Closed jackweinbender closed 7 years ago

jackweinbender commented 7 years ago

I've noticed that it you use the editora/editoratype combinations with crossrefs, the editor is printed twice.

screen shot 2016-11-28 at 12 40 15 am

% bug.tex
\documentclass{article}
\usepackage[backend=biber,style=sbl]{biblatex}
\addbibresource{min-bib.bib}

\begin{document}
\nocite{*}
\printbibliography[title=Bibliography]

\end{document}
%min-bib.bib
@incollection{sanders2001,
    Author = {Sanders, James A.},
    Crossref = {flint2001},
    Date-Added = {2016-07-05 21:11:38 +0000},
    Date-Modified = {2016-07-06 19:45:08 +0000},
    Pages = {7--26},
    Read = {1},
    Shorttitle = {Canon as Dialogue},
    Title = {Canon as Dialogue}}
@book{flint2001,
    Booktitle = {The Bible at Qumran: Text, Shape, and Interpretation},
    Call-Number = {BM487 .B52 2001},
    Cataloged = {1},
    Date-Added = {2016-07-05 21:11:38 +0000},
    Date-Modified = {2016-11-28 06:07:05 +0000},
    Editor = {Flint, Peter W.},
    Editora = {Kim, Tae Hun},
    Editoratype = {with the assistance of},
    Location = {Grand Rapids},
    Own = {1},
    Publisher = {Wm. B. Eerdmans},
    Series = {Studies in the Dead Sea and Related Literature},
    Shortseries = {SDSRL},
    Shorttitle = {The Bible at Qumran},
    Title = {The Bible at Qumran: Text, Shape, and Interpretation},
    Year = {2001}}
dcpurton commented 7 years ago

This was already fixed in the dev version, however your report highlighted another problem which I've just also fixed and pushed to the dev version. Try now and see if it does what you want

However: Instead of using editora and editoratype, I think you should use witheditor and witheditortype. These are custom fields to biblatex-sbl though so you might want to avoid them. It gives a slightly different output that I think better matches the SBL guidelines. Consider the punctuation of TLOT on page 211 of the SBLHS. This isn't possible using editora and editoratype. If you use witheditor then witheditor and witheditortype will be separated from the editor with a comma rather than a period in the bibliography and list of abbreviations.
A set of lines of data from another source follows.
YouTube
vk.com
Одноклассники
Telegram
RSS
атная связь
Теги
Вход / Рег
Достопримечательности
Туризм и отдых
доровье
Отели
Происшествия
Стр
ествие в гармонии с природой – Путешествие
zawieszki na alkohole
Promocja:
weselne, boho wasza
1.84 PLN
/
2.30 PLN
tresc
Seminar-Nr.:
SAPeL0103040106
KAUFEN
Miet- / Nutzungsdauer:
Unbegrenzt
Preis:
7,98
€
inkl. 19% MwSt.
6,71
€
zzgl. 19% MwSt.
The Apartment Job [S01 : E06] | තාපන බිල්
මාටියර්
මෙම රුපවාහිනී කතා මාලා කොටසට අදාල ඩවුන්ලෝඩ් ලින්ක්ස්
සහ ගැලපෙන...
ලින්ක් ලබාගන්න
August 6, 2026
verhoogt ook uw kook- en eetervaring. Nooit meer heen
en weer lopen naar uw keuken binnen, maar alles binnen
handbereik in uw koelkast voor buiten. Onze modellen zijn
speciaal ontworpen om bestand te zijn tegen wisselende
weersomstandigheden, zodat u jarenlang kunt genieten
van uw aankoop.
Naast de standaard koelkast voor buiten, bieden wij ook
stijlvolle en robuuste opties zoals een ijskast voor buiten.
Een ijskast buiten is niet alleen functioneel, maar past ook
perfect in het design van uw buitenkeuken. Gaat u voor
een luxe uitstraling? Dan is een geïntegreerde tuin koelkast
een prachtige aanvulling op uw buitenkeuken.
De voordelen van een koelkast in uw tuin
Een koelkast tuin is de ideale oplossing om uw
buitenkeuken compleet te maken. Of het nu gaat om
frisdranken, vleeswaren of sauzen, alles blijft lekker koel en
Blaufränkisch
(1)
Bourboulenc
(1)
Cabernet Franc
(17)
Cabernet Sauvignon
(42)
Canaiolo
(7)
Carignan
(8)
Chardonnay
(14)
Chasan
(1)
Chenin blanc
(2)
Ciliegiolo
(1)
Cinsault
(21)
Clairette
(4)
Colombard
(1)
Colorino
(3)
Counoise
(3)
I also made the call to put the witheditor (and withauthor and withtranslator) at the start of the citation along with the primary author, editor, or translator. This is more controversial. There's no example like this given in the handbook and I have seen it done a number of ways in publications. In your particular example, it will mean \cite{flint2001} will produce: Peter W. Flint, ed., with the assistance of Tae Hun Kim, The Bible at Qumran

Overall I prefer this solution because it ties the witheditor to the editor in both the citation and the bibliography. If you don't do this, and use editora instead, then you can get ambiguous output. Consider this example:

@book{test,
  author = {An Author},
  title = {Title},
  date = {2016},
  editor = {An Editor},
  editora = {Another Author},
  editoratype = {with}
}

I actually want editora associated with author, but there's no way for biblatex to know this. Instead it will get printed after editor.

I think I get more sensible output if instead I use:

@book{test,
  author = {An Author},
  title = {Title},
  date = {2016},
  editor = {An Editor},
  withauthor = {Another Author}
}

In this case \cite{test}\par\cite{test}\printbibliography will produce:

An Author, with Another Author, Title, ed. An Editor (2016). Author, Title. Author, An, with Another Author. Title. Edited by An Editor. 2016.

I am however open to discussion on this issue if others would like to chime in.

(Aside: Documentation in the dev version is out of date at the moment.)